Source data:
———
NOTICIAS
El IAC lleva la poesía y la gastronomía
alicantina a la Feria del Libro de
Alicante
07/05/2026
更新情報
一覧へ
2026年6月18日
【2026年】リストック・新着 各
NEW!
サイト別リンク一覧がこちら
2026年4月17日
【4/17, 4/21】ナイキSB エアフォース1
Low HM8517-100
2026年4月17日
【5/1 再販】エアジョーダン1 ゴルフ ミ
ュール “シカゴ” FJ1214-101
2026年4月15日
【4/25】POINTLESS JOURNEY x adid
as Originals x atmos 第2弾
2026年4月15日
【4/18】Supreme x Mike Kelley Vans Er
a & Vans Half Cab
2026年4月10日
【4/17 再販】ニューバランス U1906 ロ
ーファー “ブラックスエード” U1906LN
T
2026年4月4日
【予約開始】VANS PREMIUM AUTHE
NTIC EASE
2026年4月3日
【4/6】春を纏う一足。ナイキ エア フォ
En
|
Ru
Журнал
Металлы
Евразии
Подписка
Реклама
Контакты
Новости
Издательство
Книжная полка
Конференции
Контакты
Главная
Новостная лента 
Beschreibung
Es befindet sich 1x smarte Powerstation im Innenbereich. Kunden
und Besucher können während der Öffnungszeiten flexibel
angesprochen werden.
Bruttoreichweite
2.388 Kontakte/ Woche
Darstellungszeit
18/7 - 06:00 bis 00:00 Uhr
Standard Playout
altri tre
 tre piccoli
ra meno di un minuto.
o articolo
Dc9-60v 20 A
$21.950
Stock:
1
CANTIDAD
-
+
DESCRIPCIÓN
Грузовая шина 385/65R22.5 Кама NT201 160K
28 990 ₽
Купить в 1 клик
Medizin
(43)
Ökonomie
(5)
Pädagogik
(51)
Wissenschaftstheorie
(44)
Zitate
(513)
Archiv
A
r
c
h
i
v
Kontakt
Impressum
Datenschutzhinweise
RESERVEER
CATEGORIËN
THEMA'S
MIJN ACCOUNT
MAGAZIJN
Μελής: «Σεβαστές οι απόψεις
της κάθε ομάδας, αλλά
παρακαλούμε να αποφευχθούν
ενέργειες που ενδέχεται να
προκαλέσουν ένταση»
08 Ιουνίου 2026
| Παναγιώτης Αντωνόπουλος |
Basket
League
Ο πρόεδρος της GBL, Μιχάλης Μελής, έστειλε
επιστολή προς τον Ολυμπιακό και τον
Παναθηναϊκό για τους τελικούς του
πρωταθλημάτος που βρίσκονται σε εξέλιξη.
———
● **What you will do**: Report, with no additional words, how many lines in the records above contain the word "Μελής".

● **Answer below**: 2